Enhanced oil recovery (EOR) processes sometimes involve wellbore heating by means of electromagnetic radiation, electrical heating, or steam injection. When a wellbore is heated in tar sands and bituminous reservoirs, many thermo-physical properties of bitumen and rock matrix can change significantly and thereby alter the fluids and heat flow behaviour.
This paper presents the development of a mathematical formulation that describes the flow behaviours of heat and fluids around a wellbore during the initial period of heating in tar sands and bituminous reservoirs. The model shows that the transient temperature distribution is not affected significantly by convection. However, the pressure distribution exhibits an abnormally high pressure build-up resulting from the relative thermal expansion of in-situ bitumen in the region where the temperature is slightly higher than the reservoir temperature.
The mathematical model can be used to obtain predictions of pressure-temperature distributions around heated wellbores, well communication time required in steam assisted gravity drainage (SAGD) process, and well stimulation and absolute permeability improvement resulting from progressive shear dilation in low permeability bitumen and tar sand reservoirs.
The recovery of oil from tar sands and bitumen reservoirs is difficult because of the very high viscosity at reservoir conditions. For instance, the in-situ viscosity of bitumen in the Athabasca oil-sand deposit has been estimated to be more than 106 cp1. The basic mechanism of thermal recovery processes is to increase the reservoir temperature and thereby reduce the oil viscosity to make it mobile.
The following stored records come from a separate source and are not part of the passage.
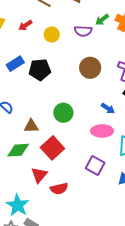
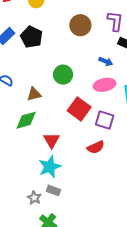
black pentagon: (40, 70) -> (31, 37), turned -30
red square: (52, 148) -> (79, 109), moved
red semicircle: (59, 189) -> (96, 147), moved
cyan star: (18, 205) -> (50, 167), moved, turned 30

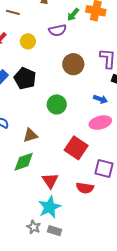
green circle: (63, 75) -> (57, 104), moved
purple square: (105, 120) -> (104, 169), moved
red semicircle: (96, 147) -> (85, 188), moved, turned 36
gray star: (34, 198) -> (34, 227), moved

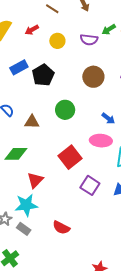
brown triangle: (30, 135) -> (32, 122), moved
red semicircle: (85, 188) -> (61, 228), moved

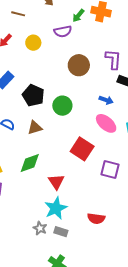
black pentagon: (43, 75) -> (33, 95), moved
pink ellipse: (101, 141) -> (106, 123), turned 55

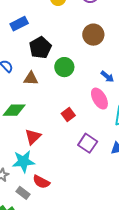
red square: (82, 149) -> (68, 114), size x0.6
red semicircle: (96, 218) -> (41, 182), moved
gray rectangle: (61, 232) -> (23, 193), moved

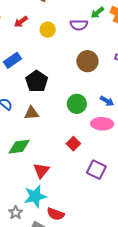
green circle: (64, 67) -> (77, 104), moved
pink ellipse: (99, 99) -> (102, 124), turned -50

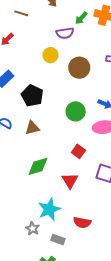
yellow circle: (48, 30) -> (50, 55), moved
green diamond: (19, 147) -> (38, 166), moved
red triangle: (41, 170) -> (70, 181), moved
red semicircle: (56, 214) -> (82, 222), moved

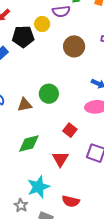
yellow circle: (50, 55) -> (42, 24), moved
black pentagon: (32, 96) -> (23, 37), moved, turned -30
green circle: (76, 111) -> (49, 94), moved

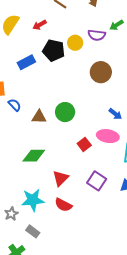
red square: (70, 130) -> (84, 144), moved
red semicircle: (71, 201) -> (63, 205), moved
Besides the viscosity, other physical properties of bitumen and rock matrix can also change considerably during formation heating. Based on a study with geomechanical/thermal reservoir simulation, Collins et al.2 have showed that the injection of high pressure steam into the oil sands during the SAGD process induces stress changes, and these cause increase in permeability. Laboratory test results3 have showed that the structural damage of rocks may result from differential expansion of mineral constituents. In tight reservoirs, localized fractures might be created due to the expansion of fluids in dead-end pores.
An increase in temperature can also affect reservoir production mechanisms through changes in the mobility of fluids, interfacial tension, and many other parameters. It is important, while heating a wellbore in a reservoir with certain type of lithology, to know whether or not such changes in formation physics are likely to occur. In many circumstances, such thermo-physical changes could also induce formation damage and alter the reservoir flow behaviour irreversibly.
The predictions of reservoir flow behaviour and all these parametric changes require an accurate model for temperature and pressure distributions in the formation during heating. However, such predictive models are still lacking in literature. Particularly, in low permeability bituminous reservoirs, the pressure and temperature distributions are inter-dependent due to the facts that (1) the thermal expansion of bitumen is an order of magnitude greater than that of reservoir rock matrix and (2) the viscosity of bitumen changes dramatically with temperature. As a result, the relative thermal expansion of bitumen and other fluids present within pores can cause the reservoir pressure to increase remarkably with the increase in temperature.